First, it has managed its diamond revenues in a prudent and transparent manner (Botswana has been consistently ranked among the top 50 countries in terms of governance in the world), contributing to sizable savings that can be used to stabilize the economy in case of a downturn and save for investments and future generations.
Second, it has allocated a good share of government spending to health, education, social assistance, and investment in public infrastructure.
Third, it built a tradition of democratic values which helped maintain political and social stability. That said, the country faces two important challenges: how to reduce its unemployment rate of nearly 18 percent and how to diversify its economic structure, considering that diamonds account for 90 percent of export receipts.
Yes, diamond production may only extend for another 30 years and mining activities do not create enough jobs.

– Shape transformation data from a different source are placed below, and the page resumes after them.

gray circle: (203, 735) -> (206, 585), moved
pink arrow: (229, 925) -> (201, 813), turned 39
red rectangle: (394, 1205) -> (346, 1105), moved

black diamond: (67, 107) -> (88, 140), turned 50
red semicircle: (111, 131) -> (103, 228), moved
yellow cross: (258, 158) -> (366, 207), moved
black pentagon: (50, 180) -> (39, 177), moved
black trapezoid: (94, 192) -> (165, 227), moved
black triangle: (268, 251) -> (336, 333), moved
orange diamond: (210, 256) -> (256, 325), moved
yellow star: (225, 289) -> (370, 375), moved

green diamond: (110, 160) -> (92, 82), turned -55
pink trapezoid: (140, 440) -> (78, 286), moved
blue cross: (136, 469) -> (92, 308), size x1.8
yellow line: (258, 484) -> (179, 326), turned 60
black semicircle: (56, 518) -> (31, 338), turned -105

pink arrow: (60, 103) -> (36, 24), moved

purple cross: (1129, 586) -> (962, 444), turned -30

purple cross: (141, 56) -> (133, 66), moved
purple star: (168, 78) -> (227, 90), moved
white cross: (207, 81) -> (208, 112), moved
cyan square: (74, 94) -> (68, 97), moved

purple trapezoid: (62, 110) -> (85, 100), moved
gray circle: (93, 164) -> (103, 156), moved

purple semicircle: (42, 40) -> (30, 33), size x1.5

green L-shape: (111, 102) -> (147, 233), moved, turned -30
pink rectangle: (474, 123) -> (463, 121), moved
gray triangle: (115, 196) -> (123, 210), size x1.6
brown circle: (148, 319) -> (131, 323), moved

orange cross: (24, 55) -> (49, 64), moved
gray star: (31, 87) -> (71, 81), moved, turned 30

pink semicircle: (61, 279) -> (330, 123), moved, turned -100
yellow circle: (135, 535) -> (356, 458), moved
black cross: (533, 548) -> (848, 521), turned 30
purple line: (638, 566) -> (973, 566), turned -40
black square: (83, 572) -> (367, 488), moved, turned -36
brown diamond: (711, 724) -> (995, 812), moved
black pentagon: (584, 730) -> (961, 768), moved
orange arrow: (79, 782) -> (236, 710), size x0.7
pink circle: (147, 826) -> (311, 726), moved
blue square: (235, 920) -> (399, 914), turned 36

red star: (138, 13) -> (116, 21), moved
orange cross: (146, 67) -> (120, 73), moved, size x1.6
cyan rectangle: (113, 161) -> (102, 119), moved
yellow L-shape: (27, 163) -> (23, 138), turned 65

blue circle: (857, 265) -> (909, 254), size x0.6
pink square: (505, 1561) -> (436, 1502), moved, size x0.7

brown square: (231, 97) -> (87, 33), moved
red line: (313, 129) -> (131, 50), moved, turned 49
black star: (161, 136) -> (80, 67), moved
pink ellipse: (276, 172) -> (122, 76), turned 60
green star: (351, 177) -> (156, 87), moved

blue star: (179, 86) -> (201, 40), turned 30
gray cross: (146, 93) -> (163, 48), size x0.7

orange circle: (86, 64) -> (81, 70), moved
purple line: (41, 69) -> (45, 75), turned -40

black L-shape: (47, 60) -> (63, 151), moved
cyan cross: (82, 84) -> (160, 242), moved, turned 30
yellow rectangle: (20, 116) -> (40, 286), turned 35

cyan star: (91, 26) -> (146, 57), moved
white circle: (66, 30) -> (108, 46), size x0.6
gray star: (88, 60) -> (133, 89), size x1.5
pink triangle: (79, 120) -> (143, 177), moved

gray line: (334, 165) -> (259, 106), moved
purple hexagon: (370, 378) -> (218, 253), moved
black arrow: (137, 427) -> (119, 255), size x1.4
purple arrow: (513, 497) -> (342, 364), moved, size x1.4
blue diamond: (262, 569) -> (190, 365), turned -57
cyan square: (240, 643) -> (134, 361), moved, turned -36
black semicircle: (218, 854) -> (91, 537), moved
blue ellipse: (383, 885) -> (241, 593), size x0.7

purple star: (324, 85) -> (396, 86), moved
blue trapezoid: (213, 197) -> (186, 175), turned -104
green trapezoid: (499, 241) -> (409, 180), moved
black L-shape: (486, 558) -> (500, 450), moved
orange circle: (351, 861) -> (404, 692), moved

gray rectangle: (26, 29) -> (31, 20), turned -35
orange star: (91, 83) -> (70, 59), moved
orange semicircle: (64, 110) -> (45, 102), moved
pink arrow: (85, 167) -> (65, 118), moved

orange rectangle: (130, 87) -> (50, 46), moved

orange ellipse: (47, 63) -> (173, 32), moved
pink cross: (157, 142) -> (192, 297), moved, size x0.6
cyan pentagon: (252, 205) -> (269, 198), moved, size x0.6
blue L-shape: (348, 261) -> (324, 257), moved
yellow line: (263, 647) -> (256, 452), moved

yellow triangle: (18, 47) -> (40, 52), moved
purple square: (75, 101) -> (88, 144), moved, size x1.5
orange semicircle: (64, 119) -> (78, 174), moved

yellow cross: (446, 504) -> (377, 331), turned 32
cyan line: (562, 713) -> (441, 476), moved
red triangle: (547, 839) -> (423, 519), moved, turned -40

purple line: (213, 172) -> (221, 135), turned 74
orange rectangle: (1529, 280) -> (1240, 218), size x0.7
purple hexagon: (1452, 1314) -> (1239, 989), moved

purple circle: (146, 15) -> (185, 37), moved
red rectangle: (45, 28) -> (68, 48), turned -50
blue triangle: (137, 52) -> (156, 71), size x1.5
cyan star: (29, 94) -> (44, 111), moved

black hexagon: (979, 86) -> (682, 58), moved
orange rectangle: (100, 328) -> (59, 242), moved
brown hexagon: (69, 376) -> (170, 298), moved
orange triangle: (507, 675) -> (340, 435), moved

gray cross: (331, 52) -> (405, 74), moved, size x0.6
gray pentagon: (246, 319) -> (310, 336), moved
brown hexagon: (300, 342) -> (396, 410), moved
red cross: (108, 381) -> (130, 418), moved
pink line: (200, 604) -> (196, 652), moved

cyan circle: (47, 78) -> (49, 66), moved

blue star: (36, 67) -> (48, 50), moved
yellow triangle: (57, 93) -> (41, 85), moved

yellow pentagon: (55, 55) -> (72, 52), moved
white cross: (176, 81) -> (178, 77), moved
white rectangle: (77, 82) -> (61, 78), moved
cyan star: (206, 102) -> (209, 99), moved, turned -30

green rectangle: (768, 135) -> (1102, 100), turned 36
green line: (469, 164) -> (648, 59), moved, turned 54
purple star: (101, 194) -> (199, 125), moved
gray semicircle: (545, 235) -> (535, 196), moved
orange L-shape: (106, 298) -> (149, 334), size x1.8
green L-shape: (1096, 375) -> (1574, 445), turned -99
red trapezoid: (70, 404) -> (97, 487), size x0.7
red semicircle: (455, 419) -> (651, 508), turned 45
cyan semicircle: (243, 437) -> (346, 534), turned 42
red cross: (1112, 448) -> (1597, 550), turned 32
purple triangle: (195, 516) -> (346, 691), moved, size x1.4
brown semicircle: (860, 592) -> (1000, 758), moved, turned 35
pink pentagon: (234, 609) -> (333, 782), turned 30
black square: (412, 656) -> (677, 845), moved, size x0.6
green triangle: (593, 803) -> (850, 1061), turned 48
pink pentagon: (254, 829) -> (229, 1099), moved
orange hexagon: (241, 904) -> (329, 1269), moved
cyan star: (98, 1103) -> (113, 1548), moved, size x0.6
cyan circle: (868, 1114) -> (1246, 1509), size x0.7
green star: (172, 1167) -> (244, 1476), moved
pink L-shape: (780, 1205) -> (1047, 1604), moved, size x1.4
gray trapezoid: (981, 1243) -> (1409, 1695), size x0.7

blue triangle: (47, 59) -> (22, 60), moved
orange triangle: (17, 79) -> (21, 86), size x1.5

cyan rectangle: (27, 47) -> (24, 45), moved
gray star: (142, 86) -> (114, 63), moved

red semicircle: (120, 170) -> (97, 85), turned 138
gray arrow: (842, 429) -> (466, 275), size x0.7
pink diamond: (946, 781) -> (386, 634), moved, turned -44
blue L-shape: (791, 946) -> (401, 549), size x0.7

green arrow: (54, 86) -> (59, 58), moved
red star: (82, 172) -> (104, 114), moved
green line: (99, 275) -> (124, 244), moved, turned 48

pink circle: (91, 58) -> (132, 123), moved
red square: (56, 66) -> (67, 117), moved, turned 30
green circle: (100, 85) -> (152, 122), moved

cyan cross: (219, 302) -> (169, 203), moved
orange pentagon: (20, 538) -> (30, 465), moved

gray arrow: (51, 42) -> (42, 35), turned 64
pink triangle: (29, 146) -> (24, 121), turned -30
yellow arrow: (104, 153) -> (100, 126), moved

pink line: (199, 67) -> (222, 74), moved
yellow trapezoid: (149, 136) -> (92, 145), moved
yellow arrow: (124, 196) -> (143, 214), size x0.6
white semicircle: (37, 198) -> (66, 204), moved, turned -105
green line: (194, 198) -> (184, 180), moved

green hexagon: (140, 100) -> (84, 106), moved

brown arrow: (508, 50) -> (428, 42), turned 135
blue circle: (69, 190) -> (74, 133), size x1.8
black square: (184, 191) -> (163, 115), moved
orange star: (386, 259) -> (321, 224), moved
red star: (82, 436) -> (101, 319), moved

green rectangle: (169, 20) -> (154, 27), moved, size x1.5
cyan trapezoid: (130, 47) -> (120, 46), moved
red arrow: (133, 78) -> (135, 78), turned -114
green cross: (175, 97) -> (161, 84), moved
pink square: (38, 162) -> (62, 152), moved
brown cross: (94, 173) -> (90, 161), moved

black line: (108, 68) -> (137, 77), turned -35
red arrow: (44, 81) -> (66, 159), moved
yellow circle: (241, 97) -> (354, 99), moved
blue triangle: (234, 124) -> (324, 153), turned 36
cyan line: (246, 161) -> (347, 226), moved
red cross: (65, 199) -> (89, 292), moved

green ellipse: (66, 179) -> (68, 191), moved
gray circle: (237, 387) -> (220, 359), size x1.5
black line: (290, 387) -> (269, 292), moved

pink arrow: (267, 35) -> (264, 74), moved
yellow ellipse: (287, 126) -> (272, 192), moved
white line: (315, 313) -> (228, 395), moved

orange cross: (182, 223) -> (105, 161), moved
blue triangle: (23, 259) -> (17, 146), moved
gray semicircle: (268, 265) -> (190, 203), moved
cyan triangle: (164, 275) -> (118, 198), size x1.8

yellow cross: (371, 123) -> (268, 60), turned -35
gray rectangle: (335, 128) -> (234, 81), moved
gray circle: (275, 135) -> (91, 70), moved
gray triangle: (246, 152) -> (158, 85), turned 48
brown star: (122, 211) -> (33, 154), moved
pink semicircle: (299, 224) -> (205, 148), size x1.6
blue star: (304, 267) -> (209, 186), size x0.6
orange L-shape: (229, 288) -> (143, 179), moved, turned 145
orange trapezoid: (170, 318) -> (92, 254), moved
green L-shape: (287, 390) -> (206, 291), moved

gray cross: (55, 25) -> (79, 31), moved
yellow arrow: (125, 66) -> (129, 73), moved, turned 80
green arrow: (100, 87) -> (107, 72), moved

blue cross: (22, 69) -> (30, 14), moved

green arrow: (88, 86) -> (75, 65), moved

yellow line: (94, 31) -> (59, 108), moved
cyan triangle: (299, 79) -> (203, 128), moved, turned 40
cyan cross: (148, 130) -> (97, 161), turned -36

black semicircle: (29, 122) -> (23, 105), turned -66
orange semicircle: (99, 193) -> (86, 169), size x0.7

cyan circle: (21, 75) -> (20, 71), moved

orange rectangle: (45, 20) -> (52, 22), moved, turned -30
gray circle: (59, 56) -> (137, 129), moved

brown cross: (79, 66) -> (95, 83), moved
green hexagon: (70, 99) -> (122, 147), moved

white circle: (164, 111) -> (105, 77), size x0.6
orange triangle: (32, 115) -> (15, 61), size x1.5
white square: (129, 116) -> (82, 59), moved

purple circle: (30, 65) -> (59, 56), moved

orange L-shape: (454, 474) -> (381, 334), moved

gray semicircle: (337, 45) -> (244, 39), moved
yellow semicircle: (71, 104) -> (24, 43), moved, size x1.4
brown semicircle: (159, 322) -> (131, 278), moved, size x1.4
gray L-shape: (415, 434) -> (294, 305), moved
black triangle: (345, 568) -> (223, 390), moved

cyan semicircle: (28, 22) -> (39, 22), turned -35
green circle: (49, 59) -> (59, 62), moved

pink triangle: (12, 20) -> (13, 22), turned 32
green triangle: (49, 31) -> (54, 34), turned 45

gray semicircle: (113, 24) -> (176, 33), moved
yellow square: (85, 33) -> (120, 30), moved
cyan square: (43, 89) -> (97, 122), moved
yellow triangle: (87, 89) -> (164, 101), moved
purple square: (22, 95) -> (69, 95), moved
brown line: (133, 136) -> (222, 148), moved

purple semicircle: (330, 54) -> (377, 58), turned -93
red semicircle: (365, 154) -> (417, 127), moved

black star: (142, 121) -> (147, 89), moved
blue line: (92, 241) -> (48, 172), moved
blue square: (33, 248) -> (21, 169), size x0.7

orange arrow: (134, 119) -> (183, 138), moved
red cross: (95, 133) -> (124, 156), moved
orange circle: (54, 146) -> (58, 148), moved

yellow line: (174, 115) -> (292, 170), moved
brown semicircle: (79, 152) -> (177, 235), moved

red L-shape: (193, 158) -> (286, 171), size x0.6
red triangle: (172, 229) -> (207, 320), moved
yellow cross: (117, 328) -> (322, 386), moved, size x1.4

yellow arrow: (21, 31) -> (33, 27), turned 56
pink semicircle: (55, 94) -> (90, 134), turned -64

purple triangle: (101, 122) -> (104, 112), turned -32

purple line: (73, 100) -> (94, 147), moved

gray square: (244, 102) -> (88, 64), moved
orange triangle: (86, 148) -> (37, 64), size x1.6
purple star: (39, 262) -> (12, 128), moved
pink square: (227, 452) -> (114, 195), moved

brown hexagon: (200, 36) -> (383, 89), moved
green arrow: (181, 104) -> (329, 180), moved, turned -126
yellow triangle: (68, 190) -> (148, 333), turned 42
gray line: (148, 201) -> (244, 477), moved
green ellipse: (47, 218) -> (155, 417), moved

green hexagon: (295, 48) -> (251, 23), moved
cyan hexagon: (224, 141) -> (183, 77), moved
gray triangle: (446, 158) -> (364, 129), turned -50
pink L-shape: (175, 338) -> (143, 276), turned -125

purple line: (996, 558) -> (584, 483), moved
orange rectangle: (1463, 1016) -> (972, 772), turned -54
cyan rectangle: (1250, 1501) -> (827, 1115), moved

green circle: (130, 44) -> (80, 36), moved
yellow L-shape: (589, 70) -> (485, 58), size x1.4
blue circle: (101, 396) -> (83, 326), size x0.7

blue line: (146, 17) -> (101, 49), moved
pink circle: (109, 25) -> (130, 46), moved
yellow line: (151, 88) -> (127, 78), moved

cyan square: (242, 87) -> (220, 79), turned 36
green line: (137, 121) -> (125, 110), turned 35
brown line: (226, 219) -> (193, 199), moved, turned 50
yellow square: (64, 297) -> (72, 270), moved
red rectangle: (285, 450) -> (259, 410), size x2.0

In addition, Botswana has a small domestic market, which constrains the long-term success of a development strategy based on diamonds and the expansion of the public sector. So, in the period ahead it will be essential to foster the development of the private sector and diversify exports.
To this end, Botswana needs to improve its business environment and the quality of the labor force to attract more private investors. The first goal requires the removal of bureaucratic regulations and impediments, the adoption of policies that promote competition, and the privatization of inefficient state-owned companies. The second goal requires improved policies to build skills and work ethic in the labor force together with removal of restrictions on visas and permits for skilled workers.
Beyond mining, Botswana also has significant potential in tourism given its natural wonders (such as the Okavango delta), and in the production of high-quality, free-range beef with quota and duty-free access to the EU market (the country has more cattle than people).
As the private sector develops, the public sector will need to focus on improving its efficiency and enabling financial development. For instance, the public sector can play a significant role in prioritizing public projects that have economy-wide benefits. Such projects include air transportation and internet connectivity. Reforms that encourage higher levels of lending by banks and access to credit will also support growth.
Finally, the merger of several inefficient government-funded enterprises known as parastatals would also improve efficiency.
Botswana’s medium-term economic prospects depend on the successful implementation of key reforms, some of which have been part of the agenda for some time. Recent announcements by President Masisi of the government’s intentions to remove burdensome regulations, proceed with privatizations, and relax restrictions on permits and visas for foreign workers are encouraging.